Dataset.objects.count()

olci_datasets = Dataset.objects.filter(source__instrument__short_name='OLCI')
slstr_datasets = Dataset.objects.filter(source__instrument__short_name='SLSTR')

olci_datasets.count()
slstr_datasets.count()

lofoten_polygon = 'POLYGON((-5 75, 20 75, 20 65, -5 65, -5 75))'

lofoten_olci_datasets = olci_datasets.filter(geographic_location__geometry__intersects=lofoten_polygon)
lofoten_slstr_datasets = slstr_datasets.filter(geographic_location__geometry__intersects=lofoten_polygon)
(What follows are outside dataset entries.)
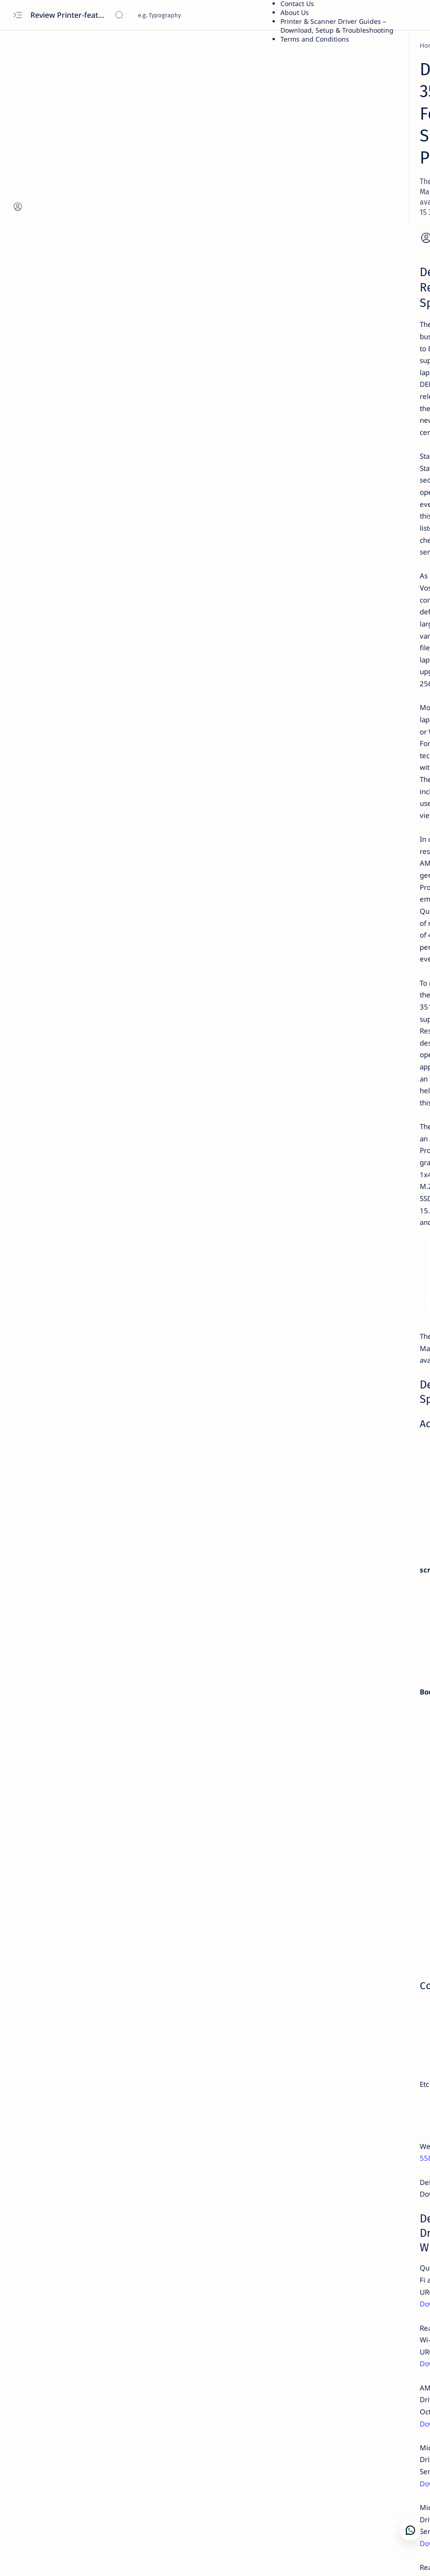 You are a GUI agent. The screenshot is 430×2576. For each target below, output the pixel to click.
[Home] (54, 45)
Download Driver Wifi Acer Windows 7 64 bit (358, 537)
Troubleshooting (342, 250)
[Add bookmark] (241, 149)
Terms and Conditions (314, 39)
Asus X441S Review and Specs (363, 393)
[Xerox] (327, 437)
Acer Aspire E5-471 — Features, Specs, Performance (364, 577)
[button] (52, 2557)
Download (63, 1630)
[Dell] (77, 45)
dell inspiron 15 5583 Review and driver (173, 1520)
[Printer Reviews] (340, 478)
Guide (326, 197)
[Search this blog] (184, 15)
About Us (294, 12)
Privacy (368, 611)
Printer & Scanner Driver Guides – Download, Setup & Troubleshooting (337, 26)
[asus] (325, 380)
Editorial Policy (318, 619)
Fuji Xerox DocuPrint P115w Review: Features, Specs (359, 454)
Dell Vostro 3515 (89, 739)
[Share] (265, 149)
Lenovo (328, 144)
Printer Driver (338, 64)
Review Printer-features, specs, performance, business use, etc (69, 15)
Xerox (325, 82)
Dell (323, 135)
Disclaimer (335, 611)
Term (305, 611)
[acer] (324, 519)
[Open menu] (17, 15)
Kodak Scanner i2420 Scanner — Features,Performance (364, 495)
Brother (329, 73) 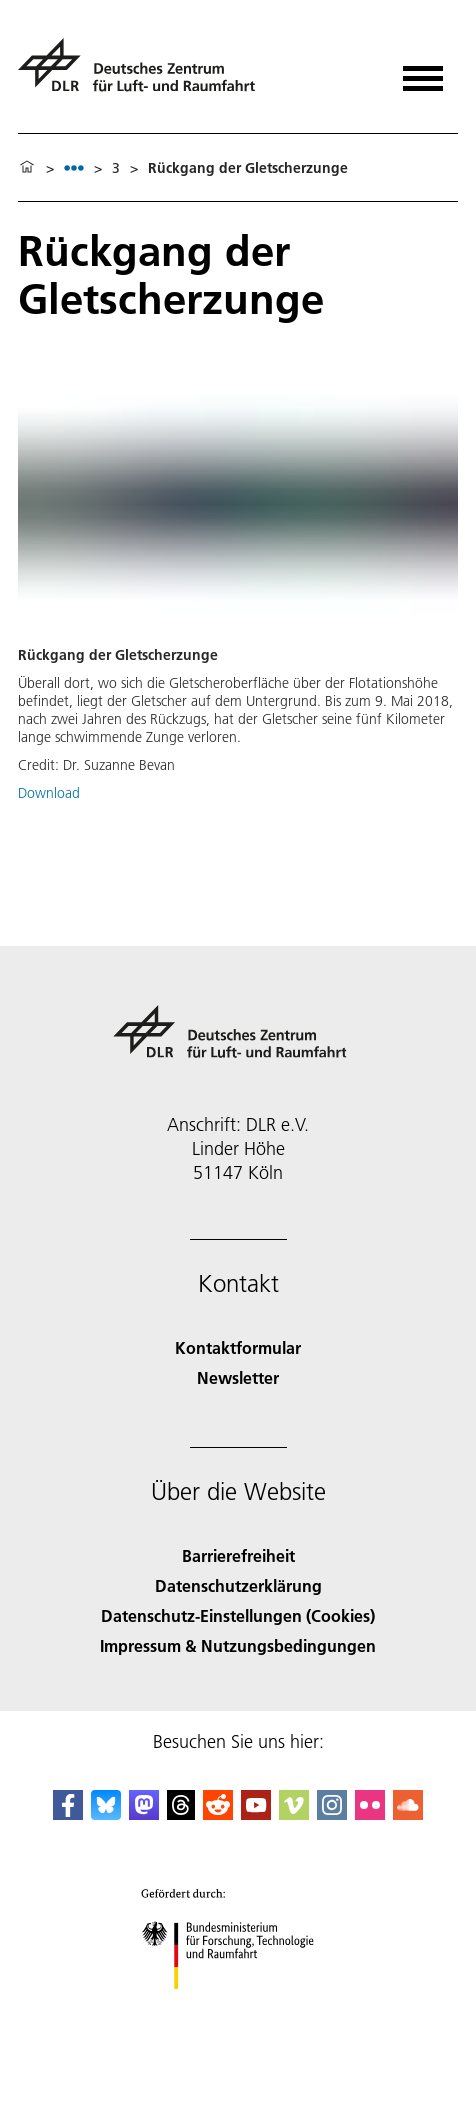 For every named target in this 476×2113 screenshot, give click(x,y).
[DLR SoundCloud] (408, 1813)
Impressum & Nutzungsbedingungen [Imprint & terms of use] (238, 1645)
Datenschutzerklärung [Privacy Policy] (238, 1585)
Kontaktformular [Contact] (238, 1347)
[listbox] (74, 167)
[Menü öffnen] (423, 71)
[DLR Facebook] (68, 1813)
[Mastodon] (144, 1813)
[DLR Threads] (181, 1813)
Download (49, 793)
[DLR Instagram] (332, 1813)
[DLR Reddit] (218, 1813)
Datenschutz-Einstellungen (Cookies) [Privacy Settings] (238, 1615)
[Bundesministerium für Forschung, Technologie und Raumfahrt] (238, 2006)
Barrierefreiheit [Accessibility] (238, 1555)
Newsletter (238, 1377)
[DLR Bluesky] (106, 1813)
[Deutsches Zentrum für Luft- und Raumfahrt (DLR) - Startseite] (144, 73)
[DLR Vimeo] (294, 1813)
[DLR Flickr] (370, 1813)
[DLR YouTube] (256, 1813) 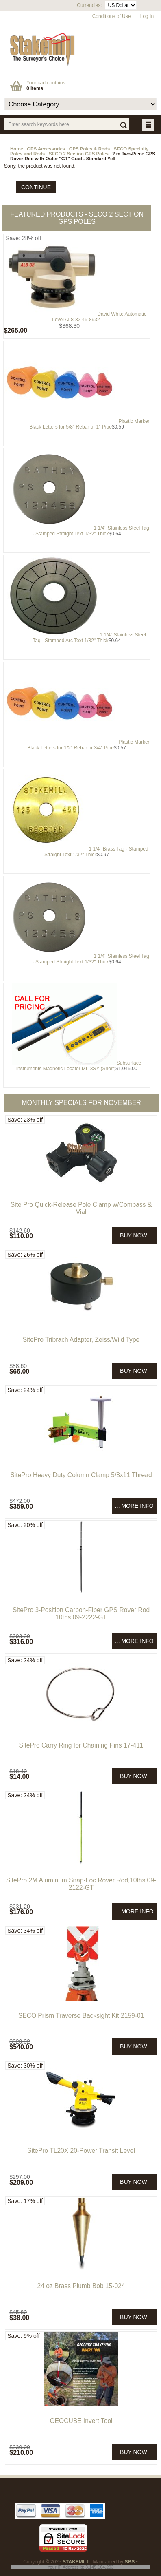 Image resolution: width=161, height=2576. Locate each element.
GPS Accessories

for od in lofoten_olci_datasets:
    for sd in lofoten_slstr_datasets:
        # Find datasets whose spatial and temporal coverage intersects
        if (od.time_coverage_start <= sd.time_coverage_end
                and od.time_coverage_end >= sd.time_coverage_start
                and od.geographic_location.geometry.intersects(sd.geographic_location.geometry)):
            intersection = od.geographic_location.geometry.intersection(sd.geographic_location.geometry)
            if (intersection.area / od.geographic_location.geometry.area >= 0.99
                    or intersection.area / sd.geographic_location.geometry.area >= 0.99):
                print(od.id, od.entry_id)
                print(sd.id, sd.entry_id)
                print()

Downloading the datasets

Let us download some of these datasets:

  • go to https://finder.creodias.eu/
  • log in if necessary
  • enter the entry_id of the dataset you want in the "Product identifier or path" box
  • click search
  • click on the result in the list (there should be only one)
  • click on the download button

Save the dataset files in the geospaas_workshops/resources/use_case/ folder.

Converting to IDF

Next, we need to convert them to the IDF format supported by SEAScope.

The following command opens a Python shell in a container where geospaas_processing is installed.

docker pull nansencenter/geospaas_processing_worker:latest

docker run -it --rm \
--name geospaas_workshops_conversion \
-v "$(pwd)/resources/use_case/:/var/use_case/" \
--network 'geospaas-workshops_default' \
-e 'GEOSPAAS_DB_HOST=geospaas-workshops_postgis_db_1' \
-e 'GEOSPAAS_DB_PORT=5432' \
-e 'GEOSPAAS_DB_NAME=geodjango' \
-e 'GEOSPAAS_DB_USER=geodjango' \
-e 'GEOSPAAS_DB_PASSWORD=geospaas123' \
--entrypoint python \
nansencenter/geospaas_processing_worker:latest

Here is the code to convert our two downloaded datasets to IDF.

from geospaas_processing.converters import IDFConversionManager
conversion_manager = IDFConversionManager('/var/use_case')
conversion_manager.convert(1795, 'S3A_OL_2_WFR____20200822T121500_20200822T121800_20200822T142255_0180_062_052_1620_MAR_O_NR_002.zip')
conversion_manager.convert(5472, 'S3A_SL_2_WST____20200822T121500_20200822T121800_20200822T143516_0180_062_052_1620_MAR_O_NR_003.zip')

After this, there should be new dataset folders in geospaas_workshops/resources/use_case/sentinel3_olci_l2_wfr and geospaas_workshops/resources/use_case/sentinel3_slstr_l2_wst.

Visualization in SEAScope

Let us copy these folders to the data/ directory of SEAScope and start SEAScope.

If you want to adjust the visualization parameters, you can modify the config.ini file in each collection directory. The available parameters are described in the SEAScope user manual.